La session, organisée de 13 h 30 à 14 h 50 dans le Grand Ballroom 100C, comprenait quatre communications scientifiques provenant de l’Iowa State University, de l’University of Arkansas, de Brock University au Canada et de l’University of Florida.

Une étude dirigée par Aude A. Watrelot de l’Iowa State University a examiné comment l’ajout de rafles influence la qualité des vins rouges Marquette et Frontenac.
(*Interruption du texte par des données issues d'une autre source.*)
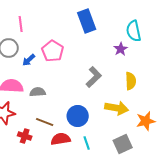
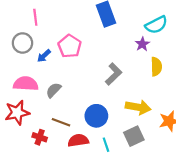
cyan semicircle: (134, 31) -> (156, 25), turned -105
yellow semicircle: (131, 81) -> (156, 67), moved
gray semicircle: (38, 92) -> (54, 90), turned -42
gray square: (123, 144) -> (134, 136), moved

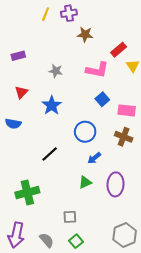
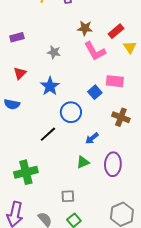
brown star: (85, 34) -> (85, 28), moved
pink L-shape: (97, 70) -> (95, 51), turned 50
blue square: (102, 99) -> (95, 92), moved
pink rectangle: (127, 110) -> (115, 81), moved
blue circle: (85, 132) -> (71, 112), moved

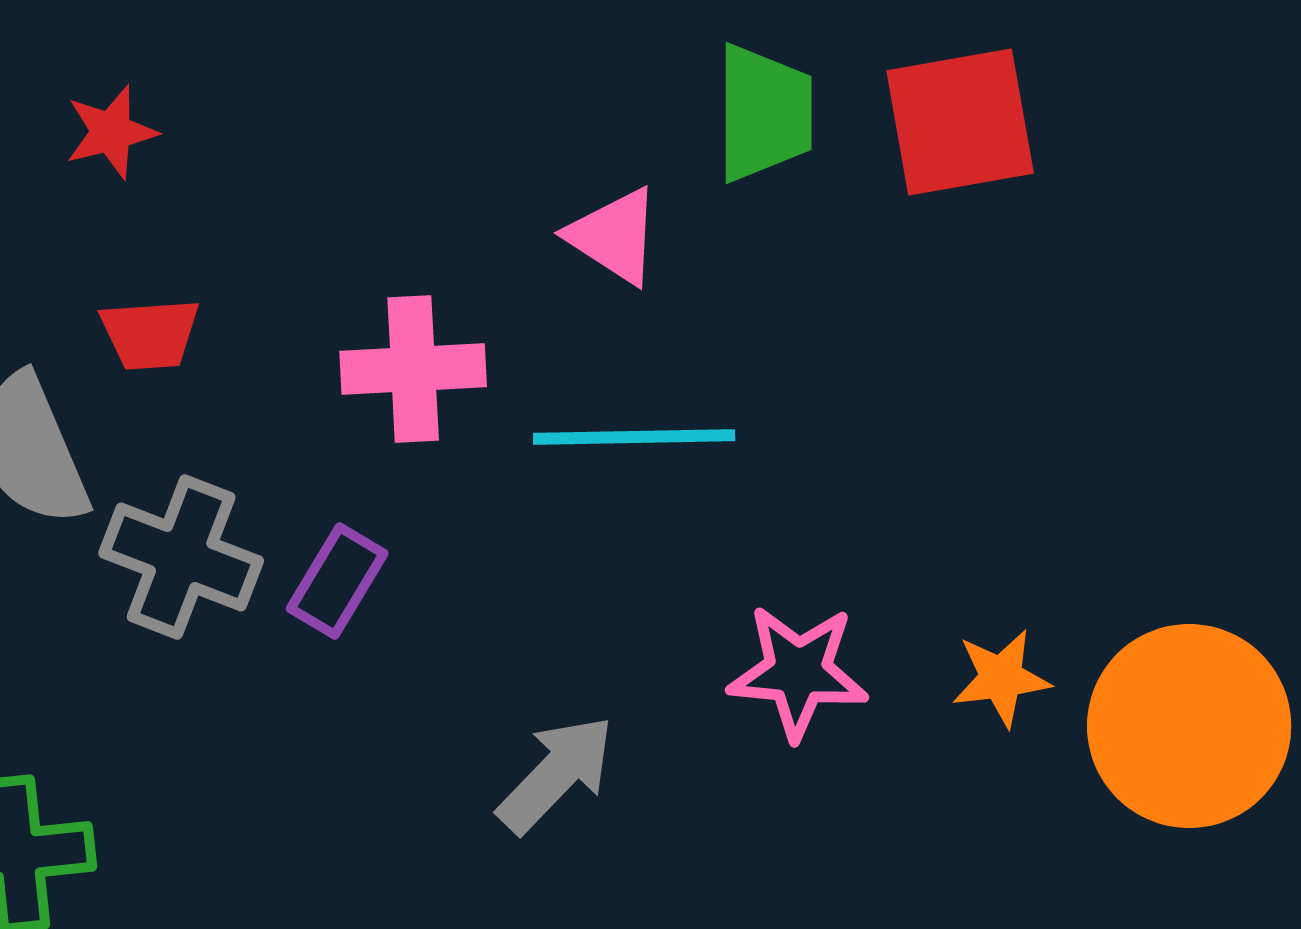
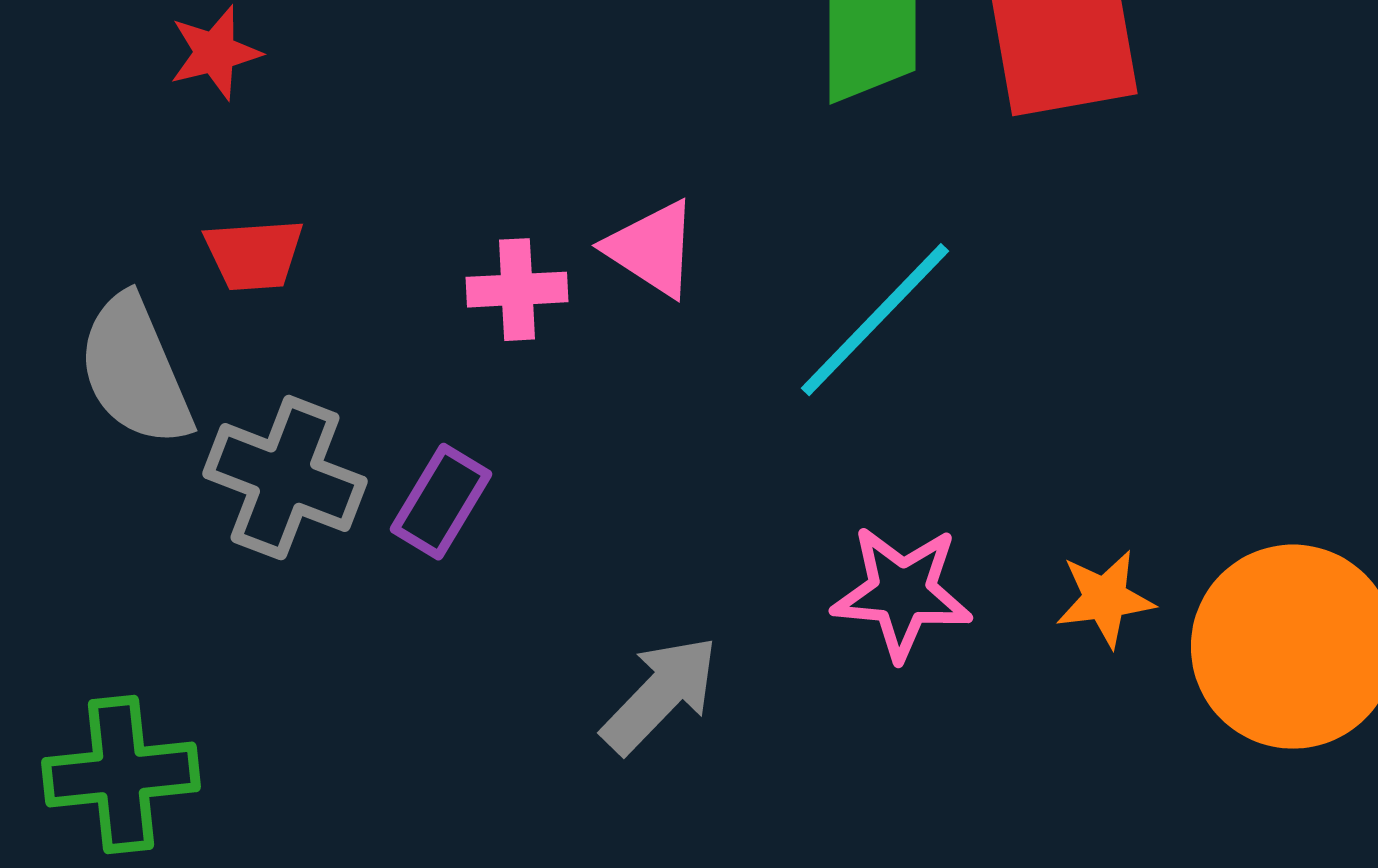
pink triangle: (614, 236) -> (652, 249), moved
pink cross: (413, 369) -> (517, 290), size x0.7
cyan line: (634, 437) -> (875, 320), moved, turned -45

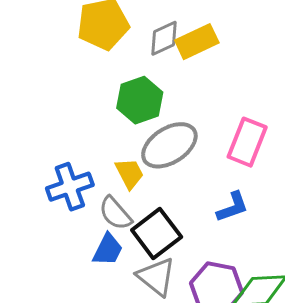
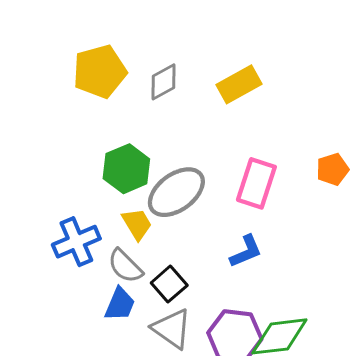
yellow rectangle: (197, 42) -> (239, 84), moved
green hexagon: (140, 100) -> (126, 169), moved
black square: (157, 233) -> (169, 284), size x0.7

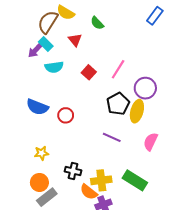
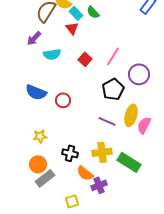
cyan rectangle: (46, 44) -> (76, 13), moved
yellow ellipse: (137, 111) -> (131, 115), moved
yellow cross: (101, 180) -> (102, 152), moved

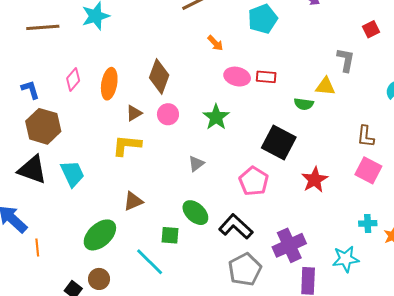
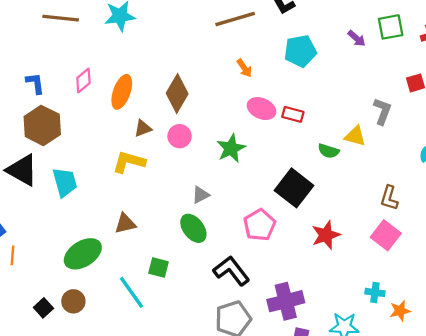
green ellipse: (195, 213) -> (193, 228), moved

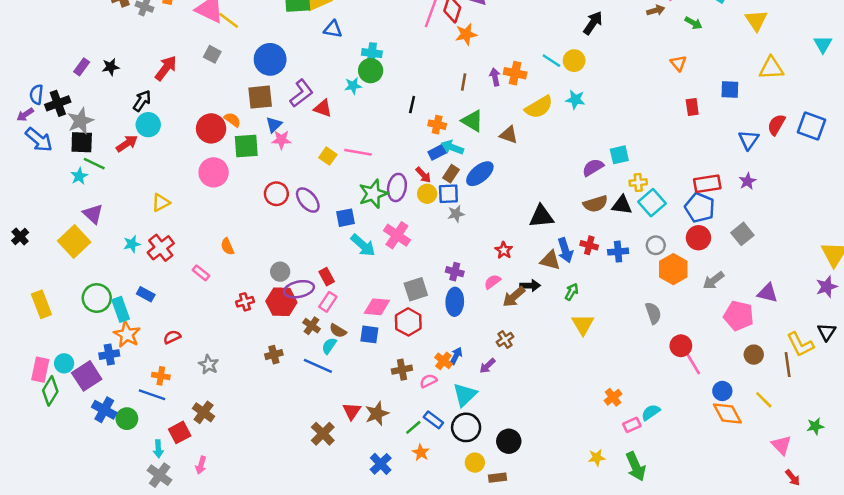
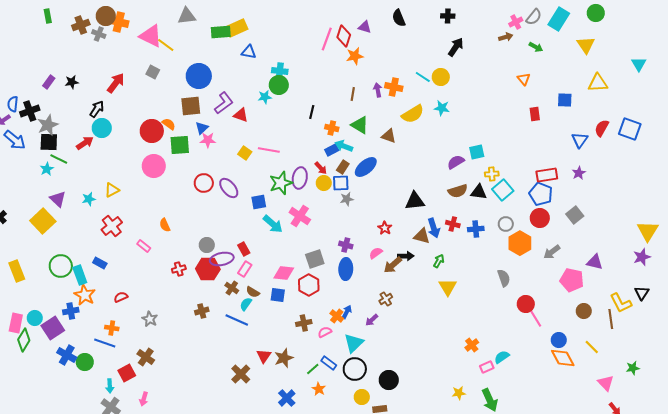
cyan star: (132, 244) -> (89, 199), moved

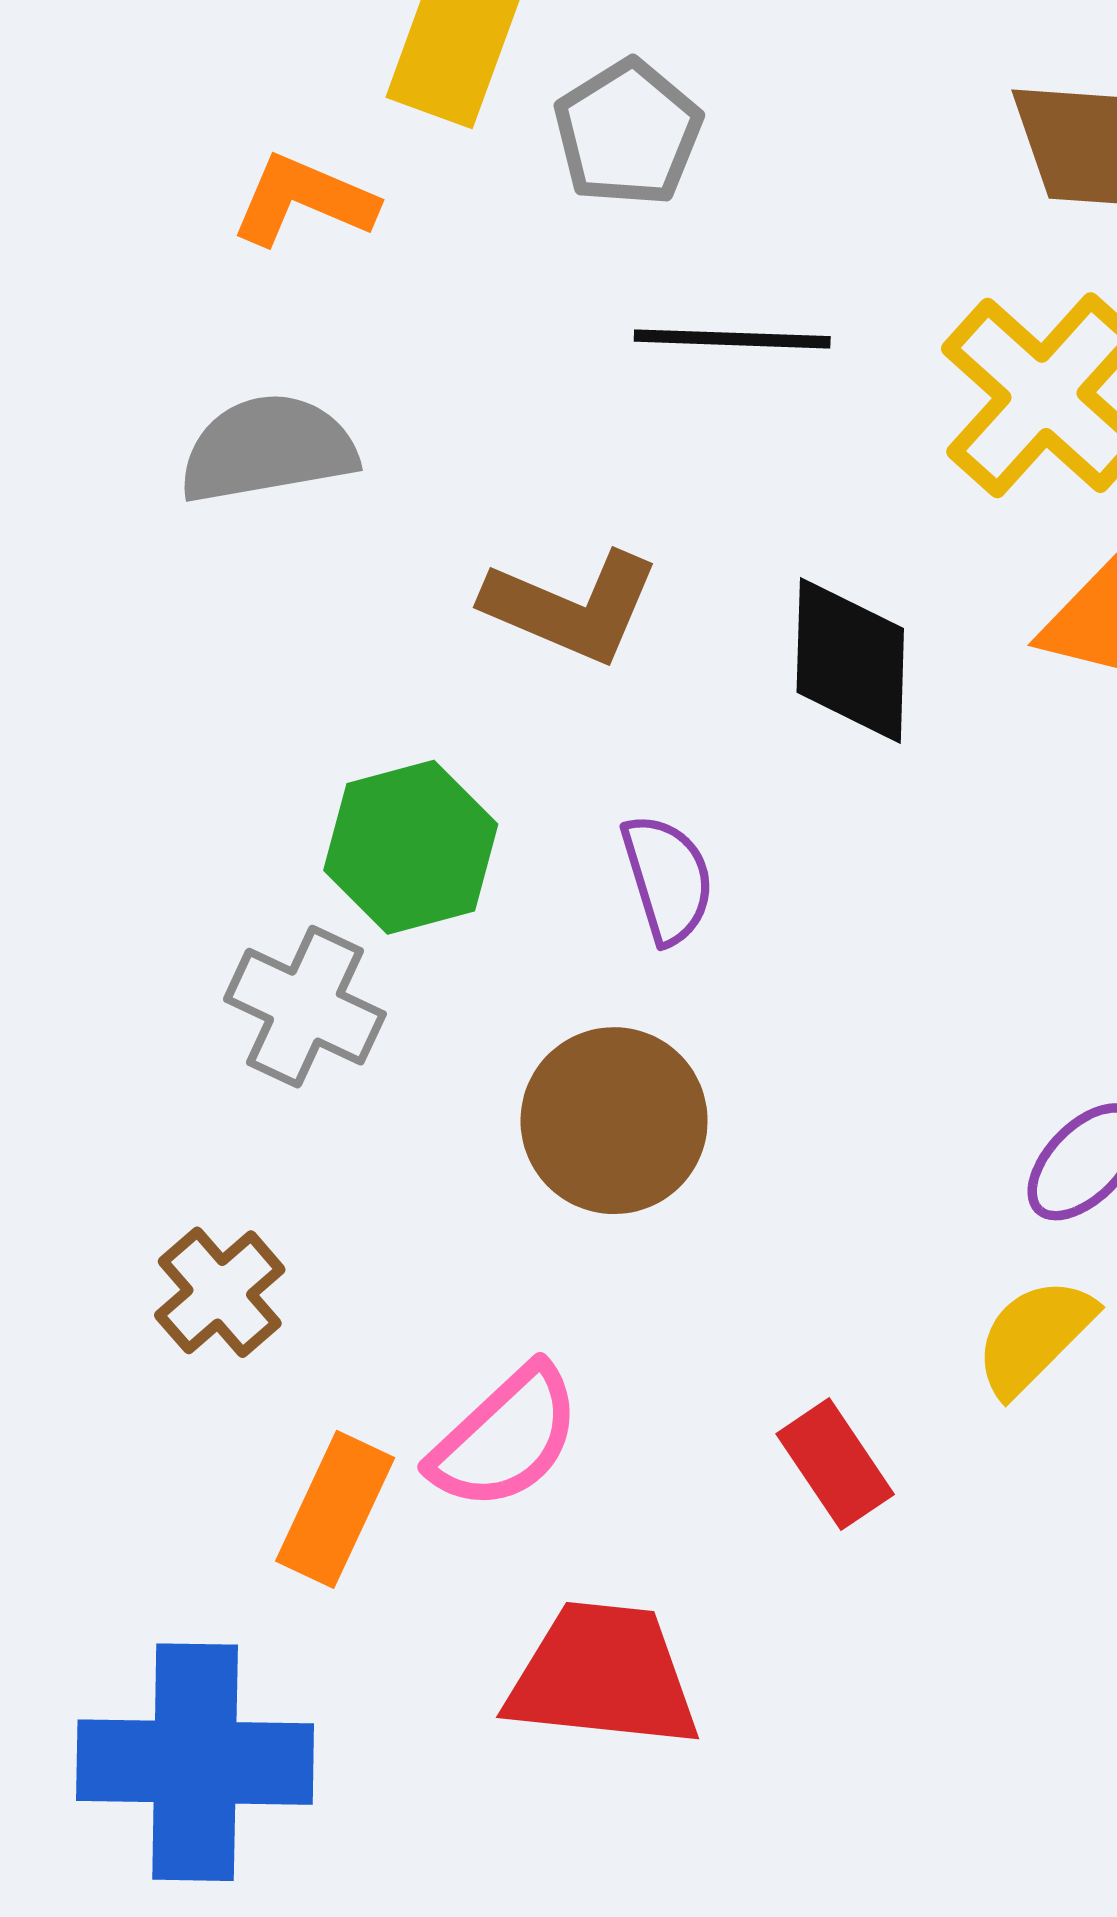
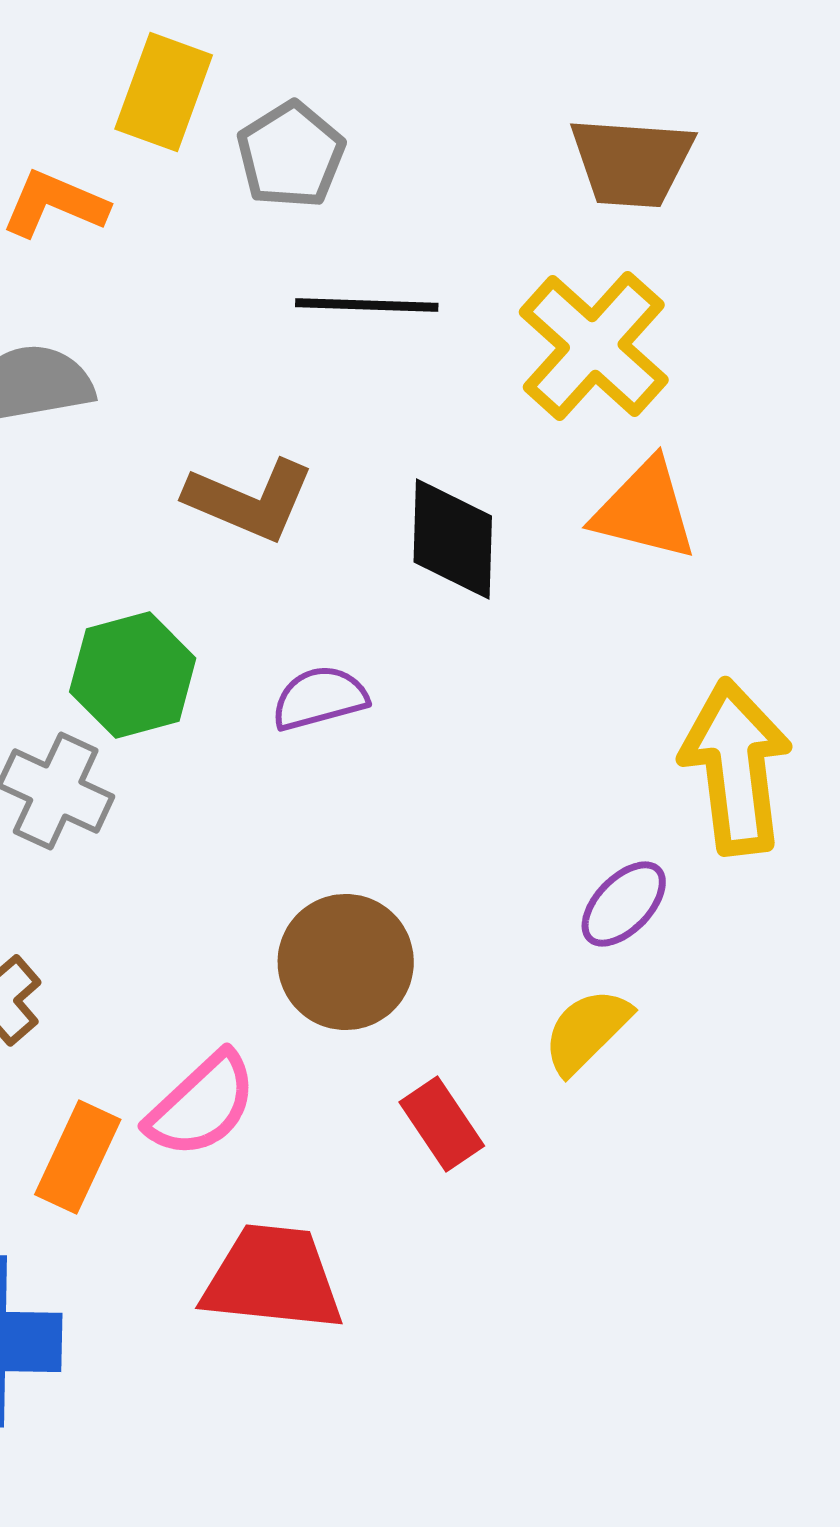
purple semicircle: (668, 879) -> (320, 698), turned -88
brown circle: (614, 1121) -> (346, 962), moved

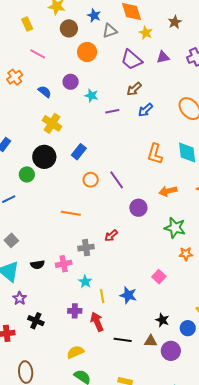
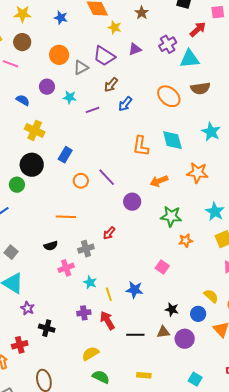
brown circle: (69, 28) -> (22, 42), moved
gray triangle: (110, 31) -> (81, 68), moved
black semicircle: (37, 265) -> (51, 246), moved

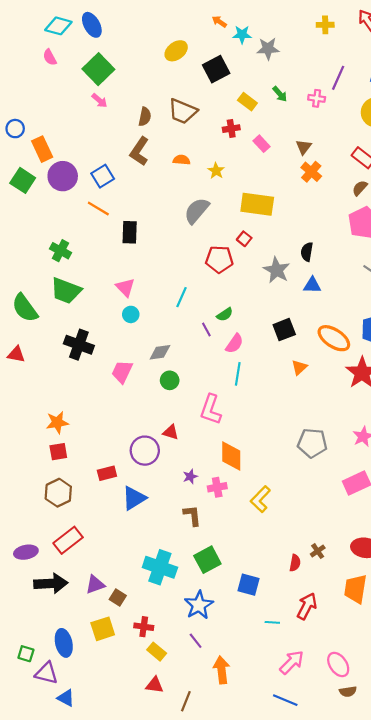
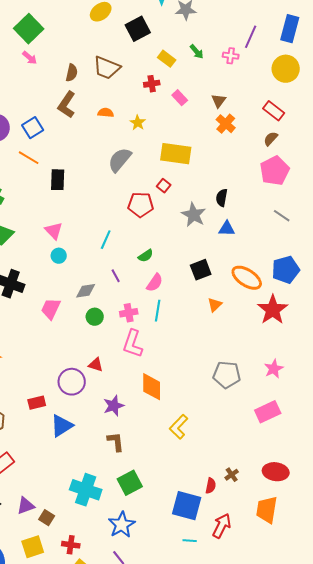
purple line: (206, 330) -> (116, 276), moved
purple star: (190, 476) -> (114, 406), size x1.5
pink cross: (217, 487) -> (129, 313), moved
blue square: (249, 585) -> (187, 506), moved, size x1.4

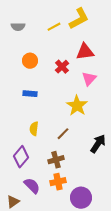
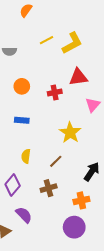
yellow line: (54, 27) -> (46, 40), moved
red cross: (62, 67) -> (55, 92), turned 32
pink triangle: (89, 79) -> (93, 105), moved
orange cross: (58, 182) -> (81, 200), moved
L’intérêt pour l’utilisation des rafles s’est accru parce qu’elles sont riches en fibres et en composés phénoliques, mais leur effet sur le vin fini reste moins documenté, en particulier pour les cépages interspécifiques.

Lors de l’essai 2023, les raisins Marquette et Frontenac ont été foulés et égrappés, puis les rafles ont été récupérées et réintroduites sous forme fraîche, séchée au four ou séchée au four puis broyée. Un témoin sans rafles a également été inclus. En 2024, l’équipe a répété ces traitements et a aussi utilisé des rafles du cépage Itasca dans des moûts de Marquette. Les vins ont été élaborés selon un protocole standard de vinification rouge, puis évalués pour leur couleur et leur composition phénolique au cours de la production. Après sept mois d’élevage, les chercheurs ont analysé les arômes par chromatographie en phase gazeuse-spectrométrie de masse et réalisé une analyse sensorielle descriptive.

Selon l’étude, les vins Frontenac élaborés avec des rafles sèches broyées présentaient les concentrations les plus élevées d’anthocyanes et de flavanols, tandis que les vins en vendange entière affichaient les niveaux de tanins les plus élevés. Dans les vins Marquette 2023, les rafles fraîches et sèches broyées ont significativement augmenté les composés phénoliques réactifs au fer et les concentrations de flavanols par rapport au témoin. Les chercheurs ont également identifié le salicylate de méthyle, associé à des notes de wintergreen ou de root beer, comme marqueur d’un ajout de rafles fraîches dans les vins Frontenac et Marquette, avec des valeurs d’activité odorante comprises entre 2 et 3,5. Globalement, l’équipe a indiqué que l’ajout de rafles modifiait à la fois l’extraction des composés volatils et non volatils et produisait des vins perçus comme plus chauds et plus secs.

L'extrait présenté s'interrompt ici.